§ Records supplied

++++++++++++++++++++

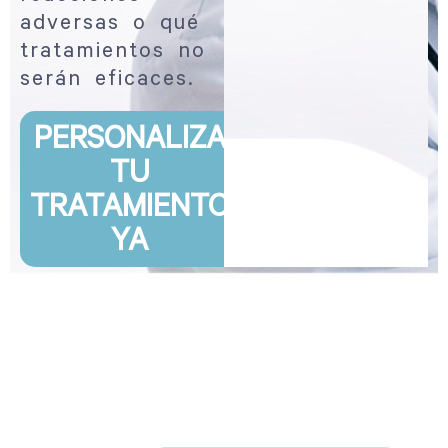
adversas o qué
tratamientos no
serán eficaces.
PERSONALIZA
TU
TRATAMIENTO
YA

++++++++++++++++++++

§ Your instructions
Leaving out the pictures, output the listing above exactly as given.

§ Written answer
adversas o qué
tratamientos no
serán eficaces.
PERSONALIZA
TU
TRATAMIENTO
YA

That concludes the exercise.